In the entries that follow, how many lines contain "tailed"? Please reply with only the number.

[Records from a data source]
****************************************
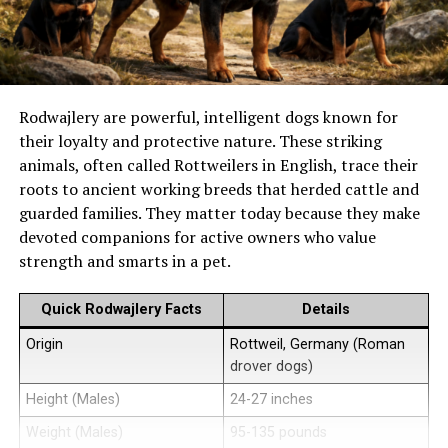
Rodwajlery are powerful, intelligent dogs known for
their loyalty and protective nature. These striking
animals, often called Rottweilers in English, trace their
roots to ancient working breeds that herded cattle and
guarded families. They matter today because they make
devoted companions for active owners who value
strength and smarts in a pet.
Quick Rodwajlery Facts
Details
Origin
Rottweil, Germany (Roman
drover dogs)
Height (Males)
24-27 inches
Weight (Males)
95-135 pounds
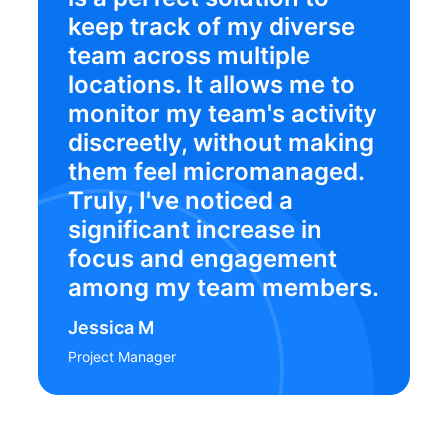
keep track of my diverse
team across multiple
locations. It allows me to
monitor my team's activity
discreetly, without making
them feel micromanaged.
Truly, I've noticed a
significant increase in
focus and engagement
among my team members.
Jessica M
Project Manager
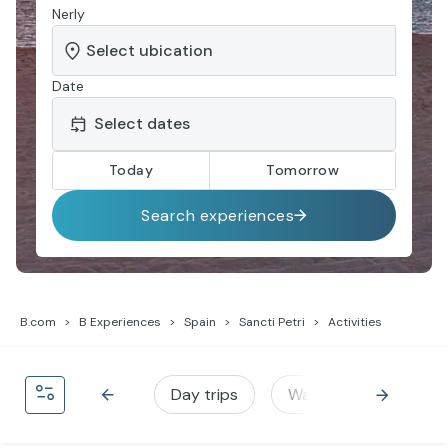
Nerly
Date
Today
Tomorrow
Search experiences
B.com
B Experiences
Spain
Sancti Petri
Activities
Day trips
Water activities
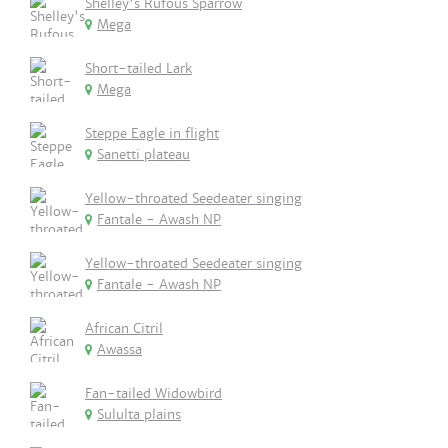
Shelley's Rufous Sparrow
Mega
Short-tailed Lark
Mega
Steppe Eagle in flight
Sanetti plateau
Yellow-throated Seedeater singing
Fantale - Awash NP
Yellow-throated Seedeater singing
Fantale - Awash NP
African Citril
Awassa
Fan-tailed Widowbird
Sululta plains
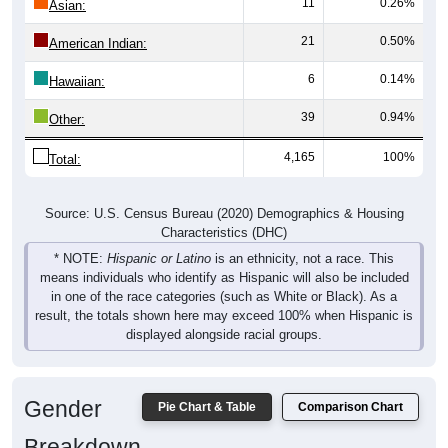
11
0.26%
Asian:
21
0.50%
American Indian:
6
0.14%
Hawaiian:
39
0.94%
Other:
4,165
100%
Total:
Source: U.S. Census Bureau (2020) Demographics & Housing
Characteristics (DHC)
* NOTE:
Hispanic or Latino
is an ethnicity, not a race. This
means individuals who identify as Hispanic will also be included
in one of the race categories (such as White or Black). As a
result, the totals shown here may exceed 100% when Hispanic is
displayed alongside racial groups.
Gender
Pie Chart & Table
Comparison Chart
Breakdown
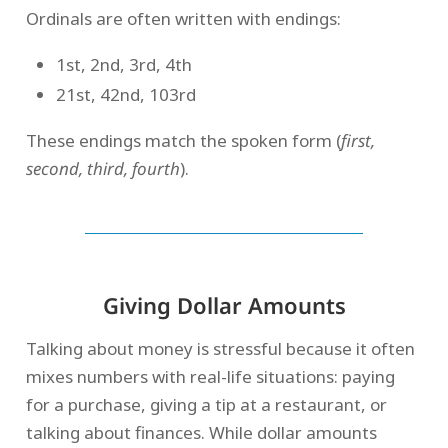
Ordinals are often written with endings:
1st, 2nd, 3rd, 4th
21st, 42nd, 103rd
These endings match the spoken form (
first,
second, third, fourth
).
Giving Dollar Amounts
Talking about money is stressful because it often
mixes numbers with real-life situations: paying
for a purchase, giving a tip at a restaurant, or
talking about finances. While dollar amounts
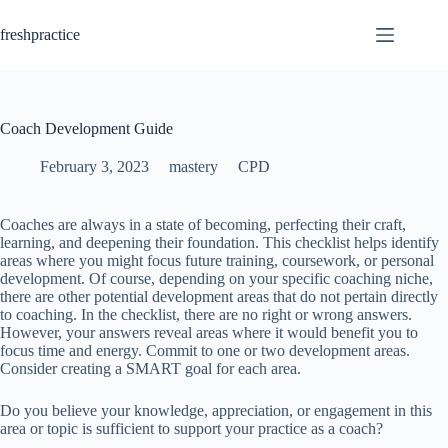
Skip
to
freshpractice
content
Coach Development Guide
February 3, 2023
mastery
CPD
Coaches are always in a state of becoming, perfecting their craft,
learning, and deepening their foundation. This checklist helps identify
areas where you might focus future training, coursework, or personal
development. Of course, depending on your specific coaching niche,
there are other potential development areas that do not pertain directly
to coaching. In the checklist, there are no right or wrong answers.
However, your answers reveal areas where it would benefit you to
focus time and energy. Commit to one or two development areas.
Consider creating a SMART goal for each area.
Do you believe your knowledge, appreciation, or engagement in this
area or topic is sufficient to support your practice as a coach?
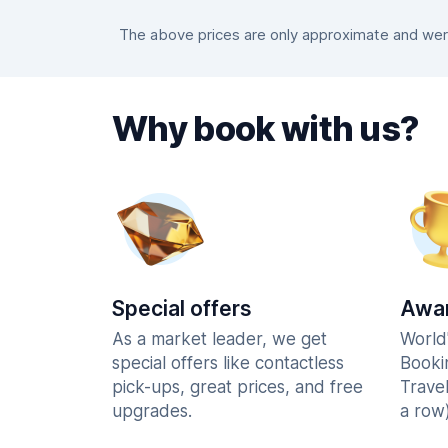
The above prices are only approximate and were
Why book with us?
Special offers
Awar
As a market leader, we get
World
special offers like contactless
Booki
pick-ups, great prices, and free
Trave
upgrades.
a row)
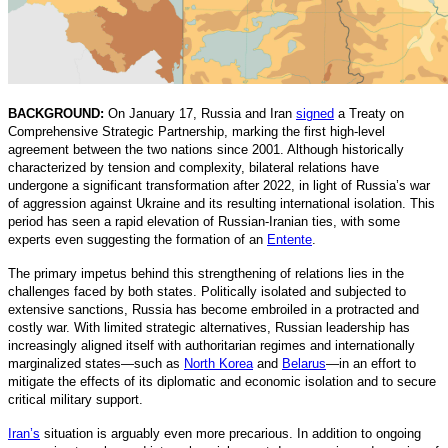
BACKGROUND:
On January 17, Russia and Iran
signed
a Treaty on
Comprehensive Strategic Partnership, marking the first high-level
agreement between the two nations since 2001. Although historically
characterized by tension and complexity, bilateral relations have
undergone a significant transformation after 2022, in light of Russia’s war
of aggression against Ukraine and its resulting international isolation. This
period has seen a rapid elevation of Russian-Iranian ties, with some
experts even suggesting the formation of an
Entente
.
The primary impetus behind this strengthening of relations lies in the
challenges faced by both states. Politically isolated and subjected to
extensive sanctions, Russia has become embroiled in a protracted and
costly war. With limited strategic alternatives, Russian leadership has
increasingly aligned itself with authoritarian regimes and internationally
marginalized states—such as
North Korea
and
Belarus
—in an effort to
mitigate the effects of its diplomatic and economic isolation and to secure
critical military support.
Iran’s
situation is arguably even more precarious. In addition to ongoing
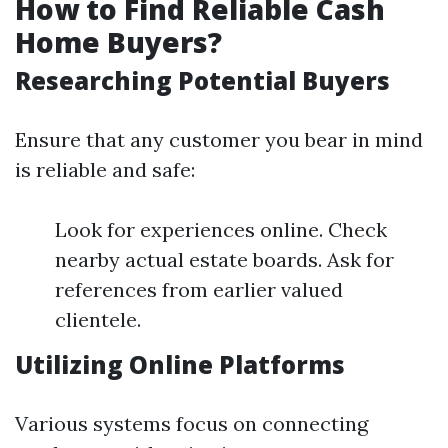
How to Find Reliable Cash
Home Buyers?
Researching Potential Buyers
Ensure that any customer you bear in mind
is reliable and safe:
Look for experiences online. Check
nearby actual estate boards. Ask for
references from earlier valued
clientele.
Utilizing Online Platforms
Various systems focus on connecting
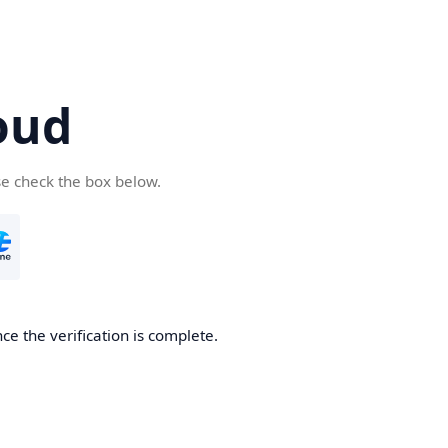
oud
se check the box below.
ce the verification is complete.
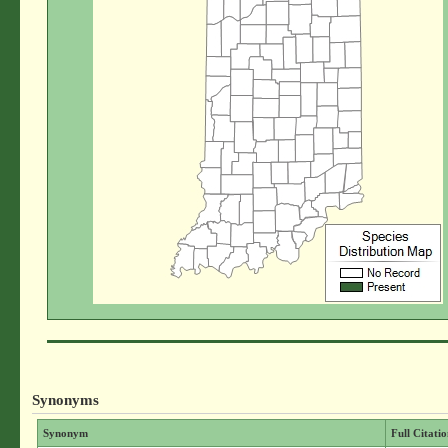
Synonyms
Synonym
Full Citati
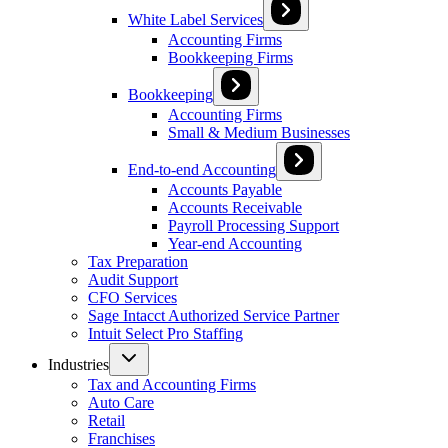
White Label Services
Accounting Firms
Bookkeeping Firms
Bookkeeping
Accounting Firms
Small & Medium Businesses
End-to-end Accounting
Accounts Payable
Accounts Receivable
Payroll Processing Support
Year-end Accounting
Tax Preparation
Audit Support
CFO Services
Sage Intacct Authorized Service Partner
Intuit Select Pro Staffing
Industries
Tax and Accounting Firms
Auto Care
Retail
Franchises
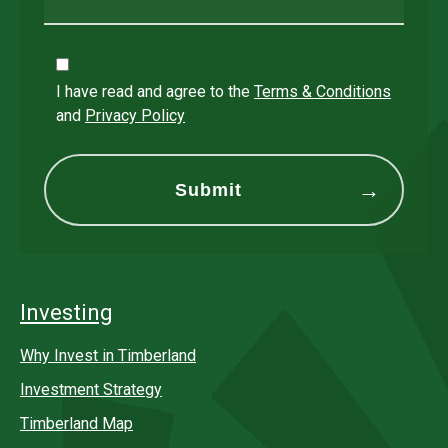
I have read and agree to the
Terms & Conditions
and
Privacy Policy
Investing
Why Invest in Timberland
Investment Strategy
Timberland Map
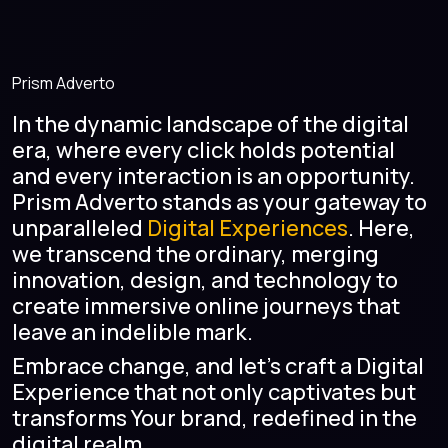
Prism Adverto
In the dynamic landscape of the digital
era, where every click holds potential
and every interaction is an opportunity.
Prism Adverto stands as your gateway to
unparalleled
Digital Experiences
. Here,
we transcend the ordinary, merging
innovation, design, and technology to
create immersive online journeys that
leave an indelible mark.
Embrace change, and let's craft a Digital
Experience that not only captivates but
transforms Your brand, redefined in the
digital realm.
****************************************
== Solution to this exercise ==
2